At around 5 am I said, "The hell with this walking," and laid down in the bed. The nurses ignored me, and I turned on my side and ignored them. I was in pain, and if they wanted to send me home they'd have to drag me out of bed to do it.
Minutes later, my water broke and soaked everything. Since I was the Leper of L&D, I asked Kevin to change my pad and the papers underneath me. (By the way, you know your husband loves you when he CHANGES YOUR NASTY PAD.)
So when a nurse finally came in, we told her my water broke and the pads were in the trash. She dug out the pad, wiped it on a test stick, and then screamed to her friends at the nurses station,
"Great! Her water broke! Now we have to admit her!" Then she stormed out without even looking at me.
Next thing I knew, I had an IV jammed into my hand and a cocktail of pitocin and stadol running through my veins. The pitocin cranked the contractions up to unbearable levels while the stadol did nothing by make me feel loopy and panicked. I curled up into a fetal position and went into my own little world of moaning and twisting the bed rails through the pain. I didn't want Kevin to touch me and I can't even remember if he was in the room--I retreated into myself.
Nurses came in to check on me and jack the pitocin higher and higher, and by the time I dilated to 7 I couldn't take anymore. I asked for the epidural.
After that, everything was great. I went from 7 to 10 almost instantly. Dr. Loompa was running late so I had to hold Elizabeth in (imagine "holding in" the biggest dump of your life and that's about what it felt like) until he showed up. Then? 6 pushes and it was all over at 12:30.
25 hours of labor, and only 9 of them were spent in the hospital--but damn, those nurses were pissed to have to deal with me for those 9!
Anyway...back to the documentary I watched...
I knew pitocin helped speed labor up, but I didn't realize that it makes contractions harder, longer, and worse! When the nurses crank the pain juice up, it makes women beg for the epidural. The epidural slows labor down, so more pitocin is needed. Then the uterus is contracting around the baby so hard that the baby's heart rate goes down and it goes into distress--so here come the emergency C-section.
So...why use the pitocin? Why not let a woman's labor progress naturally?
Well, look at my birth story! Either your labor is progressing quickly or the hospital wants you to get the hell out of there! They don't have the time, staff, or funding to sit around holding a laboring woman's hand for 20 hours.

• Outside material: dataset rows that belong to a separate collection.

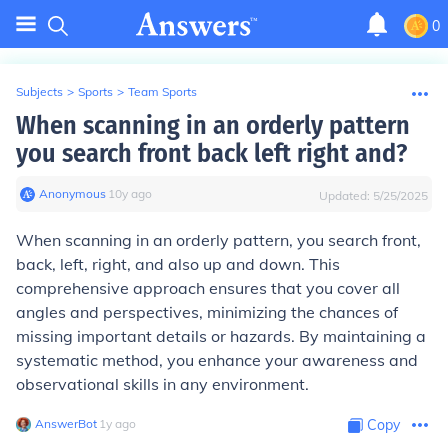
0
Subjects
>
Sports
>
Team Sports
When scanning in an orderly pattern
you search front back left right and?
Anonymous
∙
10
y
ago
Updated:
5/25/2025
When scanning in an orderly pattern, you search front,
back, left, right, and also up and down. This
comprehensive approach ensures that you cover all
angles and perspectives, minimizing the chances of
missing important details or hazards. By maintaining a
systematic method, you enhance your awareness and
observational skills in any environment.
AnswerBot
∙
1
y
ago
Copy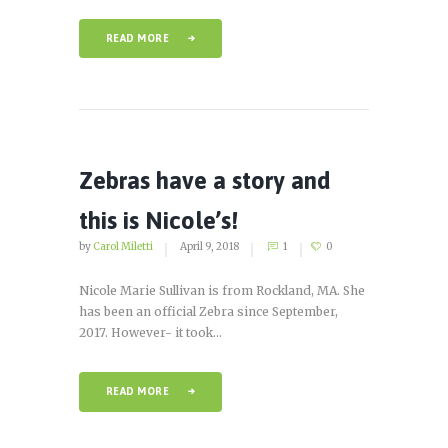
READ MORE
Zebras have a story and
this is Nicole’s!
by
Carol Miletti
April 9, 2018
1
0
Nicole Marie Sullivan is from Rockland, MA. She
has been an official Zebra since September,
2017. However- it took...
READ MORE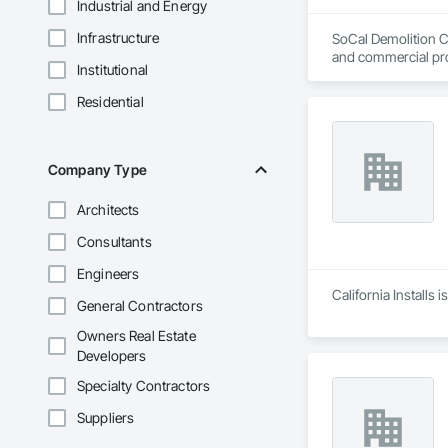
Industrial and Energy
Infrastructure
SoCal Demolition Co
and commercial pro
Institutional
Residential
Company Type
Architects
Consultants
Engineers
California Installs
General Contractors
Owners Real Estate
Developers
Specialty Contractors
Suppliers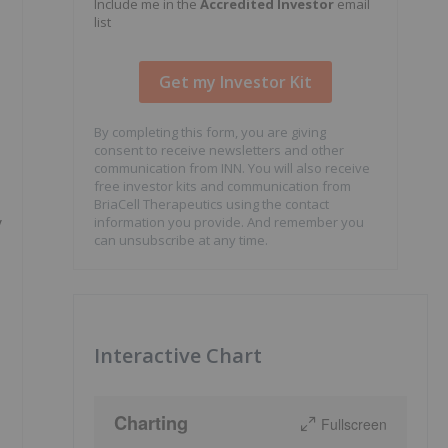
Include me in the
Accredited Investor
email
list
By completing this form, you are giving
consent to receive newsletters and other
communication from INN. You will also receive
free investor kits and communication from
BriaCell Therapeutics using the contact
y
information you provide. And remember you
can unsubscribe at any time.
Interactive Chart
Charting
Fullscreen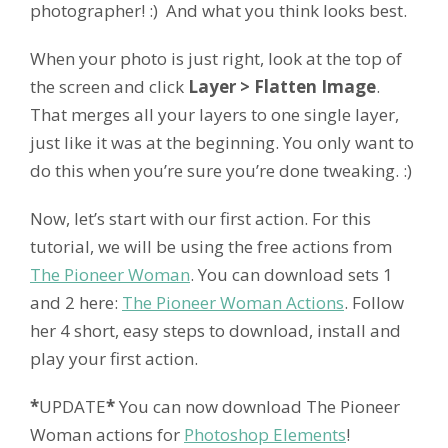
photographer! :) And what you think looks best.
When your photo is just right, look at the top of
the screen and click
Layer > Flatten Image
.
That merges all your layers to one single layer,
just like it was at the beginning. You only want to
do this when you’re sure you’re done tweaking. :)
Now, let’s start with our first action. For this
tutorial, we will be using the free actions from
The Pioneer Woman
. You can download sets 1
and 2 here:
The Pioneer Woman Actions
. Follow
her 4 short, easy steps to download, install and
play your first action.
*
UPDATE
*
You can now download The Pioneer
Woman actions for
Photoshop Elements
!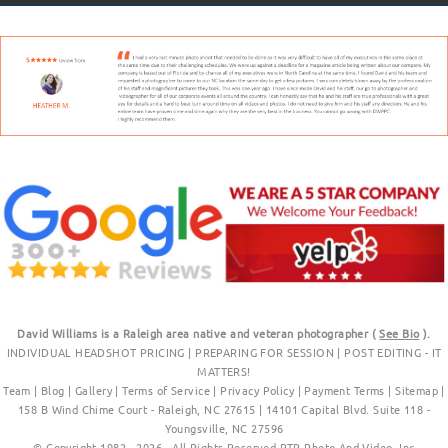
David Williams is a Raleigh area native and veteran photographer (
See Bio
).
INDIVIDUAL HEADSHOT PRICING
|
PREPARING FOR SESSION
|
POST EDITING - IT
MATTERS!
Team
|
Blog
|
Gallery
|
Terms of Service
|
Privacy Policy
|
Payment Terms
|
Sitemap
|
158 B Wind Chime Court - Raleigh, NC 27615
|
14101 Capital Blvd. Suite 118 -
Youngsville, NC 27596
© Copyright 1982 - 2026 - All Rights Reserved RTP Photo And Video, Inc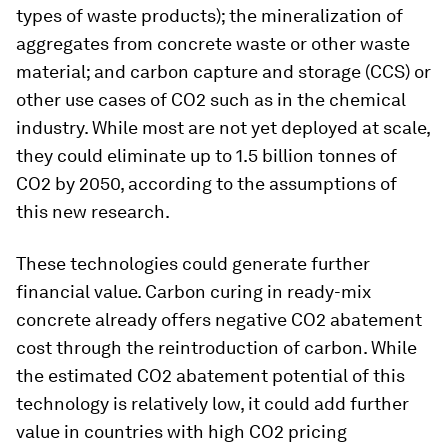
types of waste products); the mineralization of
aggregates from concrete waste or other waste
material; and carbon capture and storage (CCS) or
other use cases of CO2 such as in the chemical
industry. While most are not yet deployed at scale,
they could eliminate up to 1.5 billion tonnes of
CO2 by 2050, according to the assumptions of
this new research.
These technologies could generate further
financial value. Carbon curing in ready-mix
concrete already offers negative CO2 abatement
cost through the reintroduction of carbon. While
the estimated CO2 abatement potential of this
technology is relatively low, it could add further
value in countries with high CO2 pricing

After watching that, I googled "refusing pitocin" and found a few
nursing boards full of L&D nurses complaining. They roll their eyes at the women who want natural birth and left comments like, "If that's what they want, then they need to go to a birthing center or do a home birth!" or "I hate it when these couples walk in with labor balls and birth plans and don't know anything!" and "If she refuses pitocin, send her home."
Wow. Just...wow.
I guess I need to write a birth plan that states
NO PITOCIN, but I feel like birth plans are pointless. Who reads it? Does anyone at the hospital give a shit? Or do the nurses just roll their eyes, file the lame birth plan in your chart, and then do whatever they want/need to do anyway? I wrote one for Elizabeth, and guess what? It sat in my bags--out in the car--because we were always one step away from being kicked out! No one ever asked for my opinion or cared if I had one.
I hate that I'm ready to start my 9th month and I'm tensing up for a fight at the hospital.
What's your opinion about birth plans? Did you use one? Did it do any good?